Martin dit que l’administration Biden pourrait s’attaquer à la crise de la dette étudiante en annulant une partie de la dette. Du point de vue de l’emprunteur étudiant, cette aide devrait arriver le plus tôt possible, car le prochain aspect stressant à 90 degrés entre Jupiter et Saturne se formera dans les cieux environ trois mois avant l’élection présidentielle de 2024.

Dans la bataille des géantes gazières qui s’ensuit, nous verrons probablement l’optimisme de Jupiter reculé ou atténué par l’approche plus pratique, réaliste et stridente de la résolution des problèmes de Saturne, suggère-t-il.

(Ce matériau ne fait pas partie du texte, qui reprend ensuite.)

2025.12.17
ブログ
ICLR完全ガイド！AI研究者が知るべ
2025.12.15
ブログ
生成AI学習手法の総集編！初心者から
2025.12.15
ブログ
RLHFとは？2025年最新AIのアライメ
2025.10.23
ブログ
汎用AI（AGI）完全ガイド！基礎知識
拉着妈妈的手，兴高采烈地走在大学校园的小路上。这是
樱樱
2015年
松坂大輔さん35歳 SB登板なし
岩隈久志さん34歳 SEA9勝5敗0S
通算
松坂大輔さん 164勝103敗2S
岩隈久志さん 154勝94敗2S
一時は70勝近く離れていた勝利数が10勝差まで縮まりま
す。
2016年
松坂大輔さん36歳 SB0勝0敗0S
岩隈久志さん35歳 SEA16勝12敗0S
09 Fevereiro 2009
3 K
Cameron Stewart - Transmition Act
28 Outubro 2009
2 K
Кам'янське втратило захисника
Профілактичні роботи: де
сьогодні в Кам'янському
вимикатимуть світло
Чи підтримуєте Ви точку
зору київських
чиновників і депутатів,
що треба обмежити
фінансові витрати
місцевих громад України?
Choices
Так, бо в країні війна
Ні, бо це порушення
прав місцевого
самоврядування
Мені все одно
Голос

L’autre acteur planétaire majeur ayant un impact sur les résultats potentiels du cycle actuel est la minuscule Pluton, les astrologues influents ont été liés à la transformation, à l’angoisse culturelle et au zèle révolutionnaire. Les empreintes digitales de la planète étaient partout dans le soulèvement inadmissible du 6 janvier dans la capitale du pays alors que Pluton se rapprochait de la position qu’elle occupait il y a 245 ans en juillet 1776. Et la planète en transit a également été causalement impliquée dans la pandémie de Covid-19 qui a réclamé plus plus d’un demi-million vit aux États-Unis seulement.

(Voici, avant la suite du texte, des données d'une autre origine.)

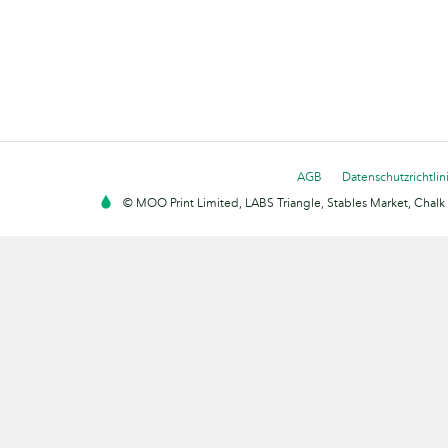
AGB
Datenschutzrichtlin
© MOO Print Limited, LABS Triangle, Stables Market, Cha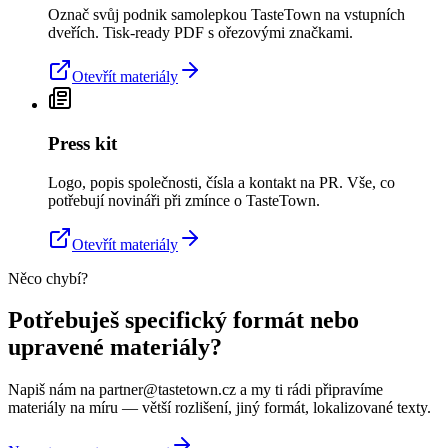
Označ svůj podnik samolepkou TasteTown na vstupních
dveřích. Tisk-ready PDF s ořezovými značkami.
Otevřít materiály
Press kit
Logo, popis společnosti, čísla a kontakt na PR. Vše, co
potřebují novináři při zmínce o TasteTown.
Otevřít materiály
Něco chybí?
Potřebuješ specifický formát nebo
upravené materiály?
Napiš nám na partner@tastetown.cz a my ti rádi připravíme
materiály na míru — větší rozlišení, jiný formát, lokalizované texty.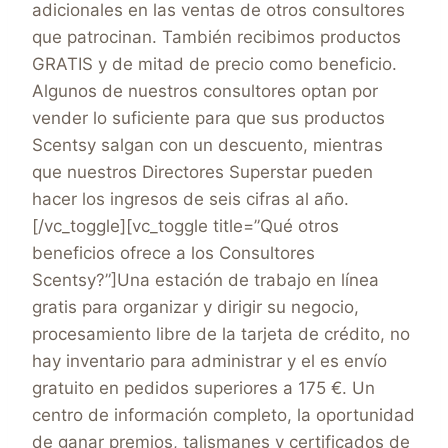
adicionales en las ventas de otros consultores
que patrocinan. También recibimos productos
GRATIS y de mitad de precio como beneficio.
Algunos de nuestros consultores optan por
vender lo suficiente para que sus productos
Scentsy salgan con un descuento, mientras
que nuestros Directores Superstar pueden
hacer los ingresos de seis cifras al año.
[/vc_toggle][vc_toggle title=”Qué otros
beneficios ofrece a los Consultores
Scentsy?”]Una estación de trabajo en línea
gratis para organizar y dirigir su negocio,
procesamiento libre de la tarjeta de crédito, no
hay inventario para administrar y el es envío
gratuito en pedidos superiores a 175 €. Un
centro de información completo, la oportunidad
de ganar premios, talismanes y certificados de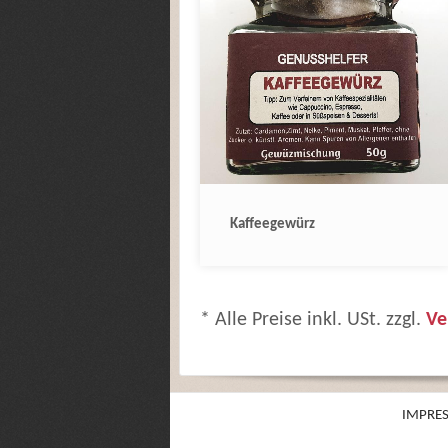
Kaffeegewürz
* Alle Preise inkl. USt. zzgl.
Ve
IMPRE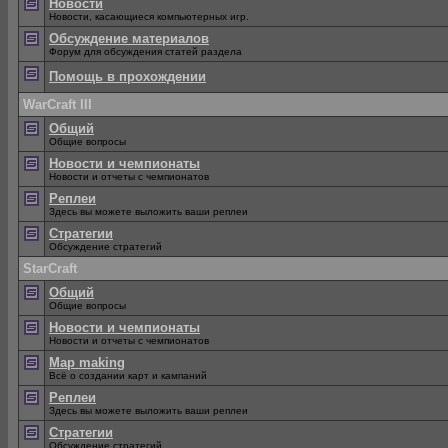
Новости
Новости, касающиеся компьютерных игр.
Обсуждение материалов
Форум для обсуждения статей раздела
Помощь в прохождении
WarCraft III
Общий
Общие вопросы
Новости и чемпионаты
Новости и отчеты с чемпионатов
Реплеи
Здесь вы можете выложить ваши реплеи
Стратегии
Обсуждение стратегий
StarCraft
Общий
Общие вопросы
Новости и чемпионаты
Новости и отчеты с чемпионатов
Map making
Всё о создании карт и кампаний
Реплеи
Здесь вы можете выложить ваши реплеи
Стратегии
Обсуждение стратегий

Le 10 mars 2022, Pluton atteindra le degré exact en Capricorne gouverné par Saturne qu’il occupait au moment où les colons américains ont signé leur déclaration d’indépendance de la Grande-Bretagne. On s’attend à ce que la planète qui évolue lentement dynamise ce qui promet d’être des élections de mi-mandat animées, peut-être laides, aux États-Unis six mois plus tard en novembre.

Mais l’insurrection n’aura aucun soutien à la Maison Blanche. Et ses forces de l’ordre douteuses vont baisser leur garde collective, comme cela s’est produit auparavant, a-t-il déclaré.

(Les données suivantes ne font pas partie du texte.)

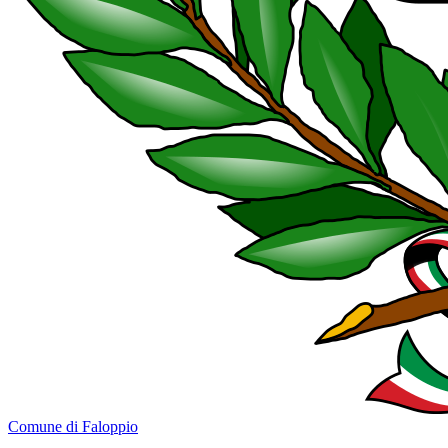
Comune di Faloppio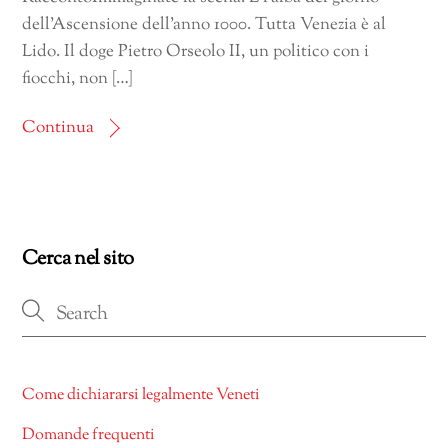
dell’Ascensione dell’anno 1000. Tutta Venezia è al
Lido. Il doge Pietro Orseolo II, un politico con i
fiocchi, non […]
Continua
Cerca nel sito
Come dichiararsi legalmente Veneti
Domande frequenti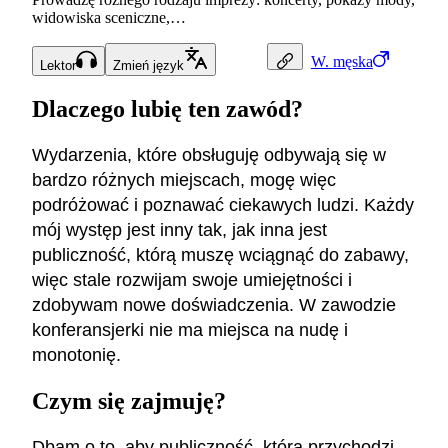
widowiska sceniczne,…
W.
męska
Lektor
Zmień język
Dlaczego lubię ten zawód?
Wydarzenia, które obsługuję odbywają się w
bardzo różnych miejscach, mogę więc
podróżować i poznawać ciekawych ludzi. Każdy
mój występ jest inny tak, jak inna jest
publiczność, którą muszę wciągnąć do zabawy,
więc stale rozwijam swoje umiejętności i
zdobywam nowe doświadczenia. W zawodzie
konferansjerki nie ma miejsca na nudę i
monotonię.
Czym się zajmuję?
Dbam o to, aby publiczność, która przychodzi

Martin décrit un autre type d’énergie révolutionnaire qui change profondément la façon dont les Américains apprennent et partagent leurs connaissances. Plus tôt dans ce siècle, le transit de Pluton par le signe du Sagittaire «a transformé le modèle de l’enseignement supérieur en Amérique».

Martin dit que le système éducatif a été transformé par ce qui est devenu connu sous le nom d’éducation à distance ou en ligne, qui a proliféré et est finalement devenu une marchandise ou une installation courante. Dans le cadre de cette transformation, le secteur à but lucratif de l’enseignement supérieur s’est considérablement développé, créant des opportunités pour de nombreuses personnes de terminer plus économiquement un diplôme universitaire, d’obtenir une certification ou d’obtenir un diplôme d’études supérieures en ligne. Ensuite, les collèges et universités à but non lucratif ont également commencé à offrir des cours en ligne et des programmes menant à un diplôme.

Ces programmes d’apprentissage à distance ont aidé les collèges et les universités à progresser en mode survie alors que la pandémie de Covid interférait avec l’entreprise humaine à tous les niveaux de l’existence. Mais la prolifération de ces programmes survient à un moment où la demande traditionnelle sur le système éducatif ralentit. «Le nombre potentiel d’étudiants sera moindre avec les générations X et Y par rapport aux baby-boomers précédents», dit Martin.

Pendant ce temps, dans les collèges et universités du pays, les frais de scolarité continuent d’augmenter. «Nous sommes définitivement dans une période de transition où les établissements d’enseignement supérieur seront obligés de mobiliser des ressources pour réduire les coûts. La survie est en jeu », a-t-il déclaré.

Du côté de la demande, Martin dit que les futurs étudiants et leurs familles doivent peser les coûts croissants des études collégiales par rapport aux avantages potentiels à court et à long terme. Une fois de plus, le défi revient aux finances.

«Des programmes de financement gouvernementaux plus progressistes seraient utiles. Actuellement, beaucoup plus d’argent du budget fédéral est dépensé pour l’armée que pour l’enseignement supérieur », a-t-il déclaré.